Pior do que isso, deixa que aconteça de novo! E a razão para o segundo drama é a suprema estupidez: a época dos incêndios tinha acabado e, por isso, foram reduzidos os meios de prevenção e de combate!!!
Talvez a culpa seja apenas de São Pedro que não mandou chover quando devia… Pois claro!
Inacreditável, mas verdadeiro e profundamente trágico, mostra um governo completamente desapegado da realidade e, pior do que isso, longe dos cuidados que deveria ter para com o povo que se propôs governar, mas em relação a cuja segurança mostrou uma frieza a rondar a indiferença.
Afinal, as chamas não mataram mais do que gente vulgar cujo nome nunca veio nos jornais nem destruiu os bens de gente conhecida.
Os malditos incêndios parecem ter um gosto especial pelo Zé Povinho que vive lá para o Interior cada vez mais deserto e abandonado.
Deslumbrado pelos “números trabalhados”, os quais, perante uma Europa que com montes de dinheiro nos tem comprado a alma, lhe granjeiam elogios, tudo o mais que faz é porque a “geringonça” o vai exigindo em troca do seu indispensável apoio na AR, a isso o obrigam os protestos dos funcionários públicos cujas greves poderiam causar profundas mossas ou os interesses eleitoralistas que jamais se podem perder de vista.

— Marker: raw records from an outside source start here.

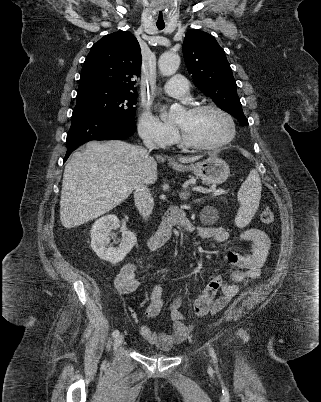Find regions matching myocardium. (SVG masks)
<instances>
[{
  "mask_svg": "<svg viewBox=\"0 0 321 402\" xmlns=\"http://www.w3.org/2000/svg\"><path fill=\"white\" fill-rule=\"evenodd\" d=\"M209 109L215 110V111L219 112L222 116L225 117V119L227 120V122L229 124V128H230L228 136L214 144H202V143H198V142L192 140L191 138H189L188 135L181 128H179L180 141L183 146L192 148V149H196V150L211 151V150L220 149V148L230 144L234 140V138L236 136L235 121H234L232 115L229 112H227L225 109L220 107L219 105H216L213 103L197 104V105H193V106L189 107V109L187 111H189L191 113H197V112H201V111L209 110Z\"/></svg>",
  "mask_w": 321,
  "mask_h": 402,
  "instance_id": "obj_1",
  "label": "myocardium"
}]
</instances>
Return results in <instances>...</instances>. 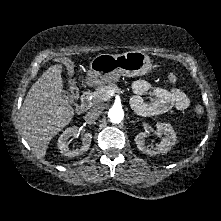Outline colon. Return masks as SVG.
<instances>
[{"label":"colon","mask_w":221,"mask_h":221,"mask_svg":"<svg viewBox=\"0 0 221 221\" xmlns=\"http://www.w3.org/2000/svg\"><path fill=\"white\" fill-rule=\"evenodd\" d=\"M168 80H169L170 82L174 83V82L177 81V76H176L174 73H170V74L168 75ZM71 93H72L73 97H77V95H78V90H77V88H76L75 86H72V87H71ZM203 112H204V109H203V107H202L201 105H196V106L194 107V113H195L196 115H202Z\"/></svg>","instance_id":"colon-1"}]
</instances>
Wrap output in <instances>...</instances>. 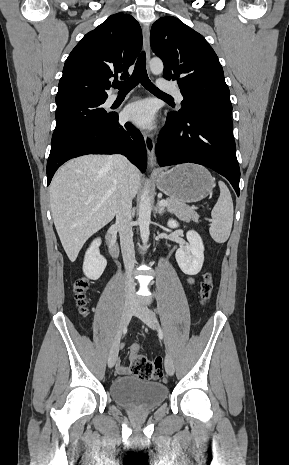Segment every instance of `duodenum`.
I'll list each match as a JSON object with an SVG mask.
<instances>
[{"label": "duodenum", "mask_w": 289, "mask_h": 465, "mask_svg": "<svg viewBox=\"0 0 289 465\" xmlns=\"http://www.w3.org/2000/svg\"><path fill=\"white\" fill-rule=\"evenodd\" d=\"M106 243L112 257L117 258L119 255V246L115 234L112 231L107 232Z\"/></svg>", "instance_id": "obj_1"}]
</instances>
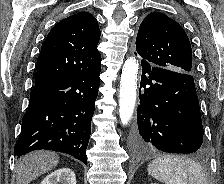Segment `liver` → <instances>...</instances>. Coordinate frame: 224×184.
Listing matches in <instances>:
<instances>
[{
  "label": "liver",
  "mask_w": 224,
  "mask_h": 184,
  "mask_svg": "<svg viewBox=\"0 0 224 184\" xmlns=\"http://www.w3.org/2000/svg\"><path fill=\"white\" fill-rule=\"evenodd\" d=\"M59 162V156L50 151H35L23 156L16 164L17 184H29L41 174L51 171Z\"/></svg>",
  "instance_id": "obj_1"
}]
</instances>
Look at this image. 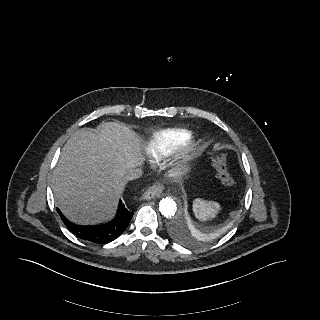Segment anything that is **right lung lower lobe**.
<instances>
[{"label":"right lung lower lobe","instance_id":"right-lung-lower-lobe-1","mask_svg":"<svg viewBox=\"0 0 320 320\" xmlns=\"http://www.w3.org/2000/svg\"><path fill=\"white\" fill-rule=\"evenodd\" d=\"M57 211L64 224L73 234L83 240L98 244H106L118 238L126 229L133 216V212L128 211L122 201L119 202L115 218L110 223L99 226L75 225L58 208Z\"/></svg>","mask_w":320,"mask_h":320}]
</instances>
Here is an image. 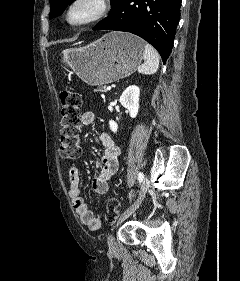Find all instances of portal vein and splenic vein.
<instances>
[{"label": "portal vein and splenic vein", "instance_id": "1", "mask_svg": "<svg viewBox=\"0 0 240 281\" xmlns=\"http://www.w3.org/2000/svg\"><path fill=\"white\" fill-rule=\"evenodd\" d=\"M111 89H112L111 86H107V87H106V90H107V91H109V90H111Z\"/></svg>", "mask_w": 240, "mask_h": 281}]
</instances>
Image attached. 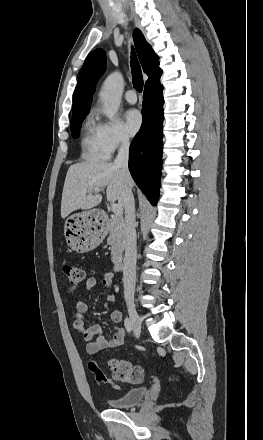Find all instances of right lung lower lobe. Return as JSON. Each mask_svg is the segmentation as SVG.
I'll return each mask as SVG.
<instances>
[{"instance_id": "obj_1", "label": "right lung lower lobe", "mask_w": 263, "mask_h": 440, "mask_svg": "<svg viewBox=\"0 0 263 440\" xmlns=\"http://www.w3.org/2000/svg\"><path fill=\"white\" fill-rule=\"evenodd\" d=\"M160 79V78H159ZM159 79L145 85L143 122L129 151V170L152 205L157 203L162 160L163 86Z\"/></svg>"}]
</instances>
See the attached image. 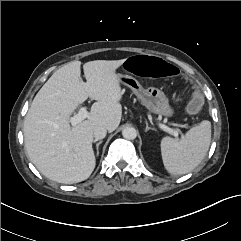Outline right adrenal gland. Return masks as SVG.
Masks as SVG:
<instances>
[{"label": "right adrenal gland", "instance_id": "2a0ac1e0", "mask_svg": "<svg viewBox=\"0 0 241 241\" xmlns=\"http://www.w3.org/2000/svg\"><path fill=\"white\" fill-rule=\"evenodd\" d=\"M102 143V141H99L96 143V155L99 156V146Z\"/></svg>", "mask_w": 241, "mask_h": 241}]
</instances>
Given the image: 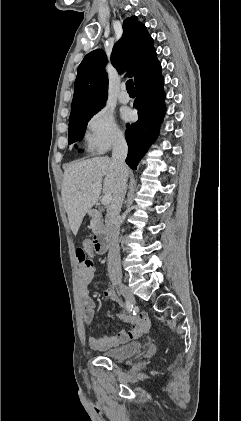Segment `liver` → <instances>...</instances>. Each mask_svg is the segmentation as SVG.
Listing matches in <instances>:
<instances>
[{
	"instance_id": "obj_1",
	"label": "liver",
	"mask_w": 241,
	"mask_h": 421,
	"mask_svg": "<svg viewBox=\"0 0 241 421\" xmlns=\"http://www.w3.org/2000/svg\"><path fill=\"white\" fill-rule=\"evenodd\" d=\"M118 173L108 157H94L70 164L62 181V200L70 229L78 233L84 216L97 202L101 191L113 195ZM103 182V185H102Z\"/></svg>"
}]
</instances>
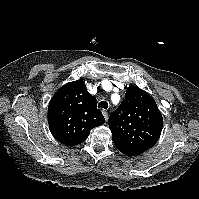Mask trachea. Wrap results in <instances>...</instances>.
<instances>
[{"label": "trachea", "mask_w": 199, "mask_h": 199, "mask_svg": "<svg viewBox=\"0 0 199 199\" xmlns=\"http://www.w3.org/2000/svg\"><path fill=\"white\" fill-rule=\"evenodd\" d=\"M99 108L107 109L108 108V103L106 101H101L98 104Z\"/></svg>", "instance_id": "obj_1"}]
</instances>
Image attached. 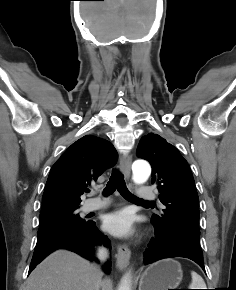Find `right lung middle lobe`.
<instances>
[{"label": "right lung middle lobe", "instance_id": "right-lung-middle-lobe-1", "mask_svg": "<svg viewBox=\"0 0 236 290\" xmlns=\"http://www.w3.org/2000/svg\"><path fill=\"white\" fill-rule=\"evenodd\" d=\"M78 206L40 212L38 235L59 229L73 228L88 223L77 213Z\"/></svg>", "mask_w": 236, "mask_h": 290}]
</instances>
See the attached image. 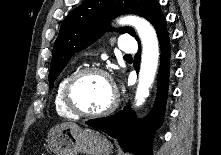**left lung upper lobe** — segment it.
I'll use <instances>...</instances> for the list:
<instances>
[{
    "instance_id": "left-lung-upper-lobe-1",
    "label": "left lung upper lobe",
    "mask_w": 221,
    "mask_h": 155,
    "mask_svg": "<svg viewBox=\"0 0 221 155\" xmlns=\"http://www.w3.org/2000/svg\"><path fill=\"white\" fill-rule=\"evenodd\" d=\"M158 5L159 2L156 0H84L67 15L61 24L50 65V88L71 56L92 44L108 30L112 18L131 13L148 20L151 12ZM120 32L138 37L131 27H123Z\"/></svg>"
}]
</instances>
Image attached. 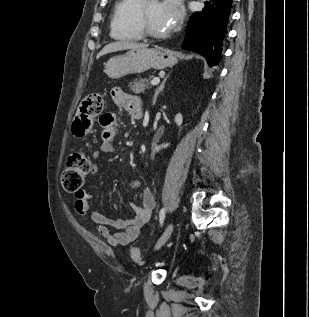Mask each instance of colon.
<instances>
[{"mask_svg": "<svg viewBox=\"0 0 309 317\" xmlns=\"http://www.w3.org/2000/svg\"><path fill=\"white\" fill-rule=\"evenodd\" d=\"M104 107L105 99L101 94L94 93L86 96L82 100L72 124L74 134L78 137L85 136L92 128L94 118L102 113ZM90 170L91 163L83 152L75 151L70 154L61 175L63 189L69 193L79 192ZM131 257L135 261H140L138 249H131Z\"/></svg>", "mask_w": 309, "mask_h": 317, "instance_id": "obj_1", "label": "colon"}]
</instances>
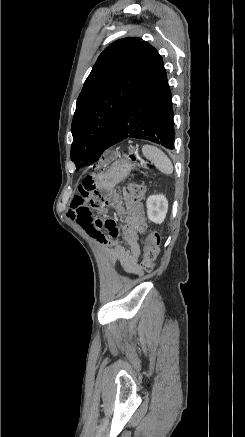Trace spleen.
<instances>
[{
  "mask_svg": "<svg viewBox=\"0 0 245 437\" xmlns=\"http://www.w3.org/2000/svg\"><path fill=\"white\" fill-rule=\"evenodd\" d=\"M142 152L147 159L154 162L155 166L165 174L173 173V165L167 155L159 148L146 144L142 147Z\"/></svg>",
  "mask_w": 245,
  "mask_h": 437,
  "instance_id": "spleen-1",
  "label": "spleen"
}]
</instances>
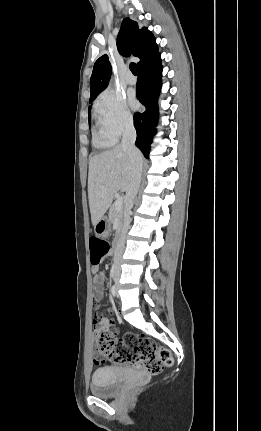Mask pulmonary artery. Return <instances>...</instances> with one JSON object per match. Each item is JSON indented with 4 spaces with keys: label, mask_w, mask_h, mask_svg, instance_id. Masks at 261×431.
<instances>
[{
    "label": "pulmonary artery",
    "mask_w": 261,
    "mask_h": 431,
    "mask_svg": "<svg viewBox=\"0 0 261 431\" xmlns=\"http://www.w3.org/2000/svg\"><path fill=\"white\" fill-rule=\"evenodd\" d=\"M126 83L129 85H134L136 83V78L130 72L126 76Z\"/></svg>",
    "instance_id": "e3ab8cb5"
}]
</instances>
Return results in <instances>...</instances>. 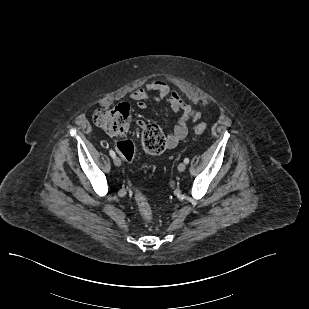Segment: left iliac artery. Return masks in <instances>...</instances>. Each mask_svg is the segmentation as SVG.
<instances>
[{"mask_svg":"<svg viewBox=\"0 0 309 309\" xmlns=\"http://www.w3.org/2000/svg\"><path fill=\"white\" fill-rule=\"evenodd\" d=\"M184 163H185V164H188V163H189V159H188V158H185V159H184Z\"/></svg>","mask_w":309,"mask_h":309,"instance_id":"1","label":"left iliac artery"}]
</instances>
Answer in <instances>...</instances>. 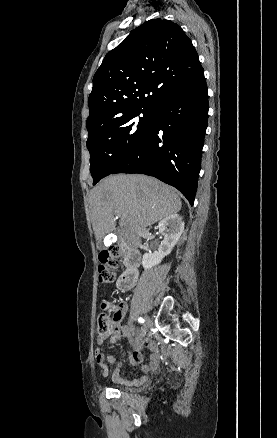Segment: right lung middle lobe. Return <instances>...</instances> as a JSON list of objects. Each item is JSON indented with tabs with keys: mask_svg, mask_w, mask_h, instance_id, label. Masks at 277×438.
<instances>
[{
	"mask_svg": "<svg viewBox=\"0 0 277 438\" xmlns=\"http://www.w3.org/2000/svg\"><path fill=\"white\" fill-rule=\"evenodd\" d=\"M152 114L153 109H144L87 128L89 137L86 145L90 152V172L94 185L113 174L142 142L152 125Z\"/></svg>",
	"mask_w": 277,
	"mask_h": 438,
	"instance_id": "right-lung-middle-lobe-1",
	"label": "right lung middle lobe"
}]
</instances>
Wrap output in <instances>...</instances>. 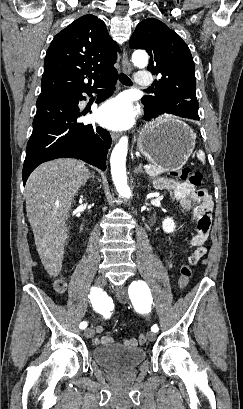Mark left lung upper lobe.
I'll return each mask as SVG.
<instances>
[{
	"instance_id": "1",
	"label": "left lung upper lobe",
	"mask_w": 243,
	"mask_h": 409,
	"mask_svg": "<svg viewBox=\"0 0 243 409\" xmlns=\"http://www.w3.org/2000/svg\"><path fill=\"white\" fill-rule=\"evenodd\" d=\"M129 45L133 49L146 50L150 55L147 69L161 77L154 81V95L142 98L146 109L157 111L191 104L198 110L193 58L177 33L163 22L148 18L138 24Z\"/></svg>"
}]
</instances>
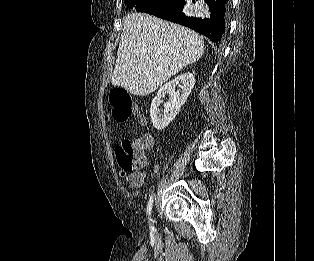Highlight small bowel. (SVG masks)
<instances>
[{
    "instance_id": "small-bowel-1",
    "label": "small bowel",
    "mask_w": 314,
    "mask_h": 261,
    "mask_svg": "<svg viewBox=\"0 0 314 261\" xmlns=\"http://www.w3.org/2000/svg\"><path fill=\"white\" fill-rule=\"evenodd\" d=\"M147 164V157H146V153L143 154V156L141 157L140 163H139V167H145ZM158 171V166H154V169L151 173V175H154L156 172Z\"/></svg>"
}]
</instances>
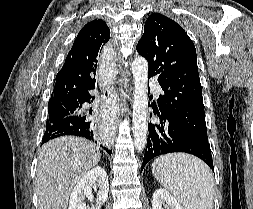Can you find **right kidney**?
Instances as JSON below:
<instances>
[{
    "instance_id": "obj_1",
    "label": "right kidney",
    "mask_w": 253,
    "mask_h": 209,
    "mask_svg": "<svg viewBox=\"0 0 253 209\" xmlns=\"http://www.w3.org/2000/svg\"><path fill=\"white\" fill-rule=\"evenodd\" d=\"M92 187H98L96 205L92 208L86 206L85 198L92 199ZM109 192L108 176L106 171L97 166L88 171L73 189L68 209H101V205L107 201Z\"/></svg>"
}]
</instances>
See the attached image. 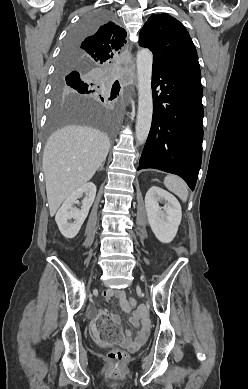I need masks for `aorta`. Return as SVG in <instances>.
<instances>
[{"label":"aorta","instance_id":"aorta-1","mask_svg":"<svg viewBox=\"0 0 248 389\" xmlns=\"http://www.w3.org/2000/svg\"><path fill=\"white\" fill-rule=\"evenodd\" d=\"M152 64V52L146 48L141 49L137 53L138 113L135 128L136 139L139 144H143L146 141L152 122Z\"/></svg>","mask_w":248,"mask_h":389}]
</instances>
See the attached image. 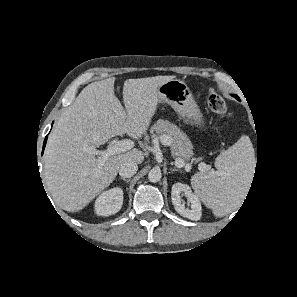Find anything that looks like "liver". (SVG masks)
I'll return each instance as SVG.
<instances>
[{
    "instance_id": "6515ba94",
    "label": "liver",
    "mask_w": 297,
    "mask_h": 297,
    "mask_svg": "<svg viewBox=\"0 0 297 297\" xmlns=\"http://www.w3.org/2000/svg\"><path fill=\"white\" fill-rule=\"evenodd\" d=\"M172 78L126 80L125 109L115 96L114 77L93 82L81 91L55 124L44 155L47 190L60 208L68 212L83 209L113 182L125 161L143 162L144 153L133 148L99 165L96 147L118 135L135 139L145 135L157 109V88Z\"/></svg>"
}]
</instances>
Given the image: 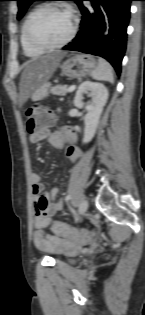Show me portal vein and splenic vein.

Desta vez foi, também, a pressão do Presidente da República, pela cabeça de quem talvez tenha passado a ideia de dissolver a AR, o que levou um governo assustado a aceitar pacificamente, como se de um caderno de encargos se tratasse, um relatório técnico-científico sobre o qual, deste modo, declina a responsabilidade de decisões que deveriam ser da sua exclusiva competência, pois não me parece que nele se encontre algo que não fosse já sabido e muitas, muitas vezes reclamado.
Ai é assim? Deixa lá ver que eu faço!
Abro uma excepção para o que diz respeito à origem dos incêndios, a propósito do que não entendi se se trata de uma hipótese possível e, por isso, admitida como tal ou se de uma conclusão “científica” que não vejo como a ela se tenha chegado.
As desobrigas cheiram-me a mentiras e aquele pedido de desculpas do Primeiro Ministro, depois de muito instado para o fazer, disso não terá passado.
Mas quem foi de férias foi a ministra que talvez nos pudesse esclarecer de muita coisa acerca do seu pedido de demissão em Junho e sobre as razões da aceitação que, então, não teve, porque não era, decerto, oportuno conceder-lhe uma demissão que, sem explicações daria origem a especulações desagradáveis. Mas isso talvez nunca viremos a saber. Nem nos interessa porque é mais fácil brincar com as férias de senhora!
Mas de uma coisa sei, Costa nunca deixaria que fossem criadas condições para que as culpas pudessem ser-lhe atribuídas!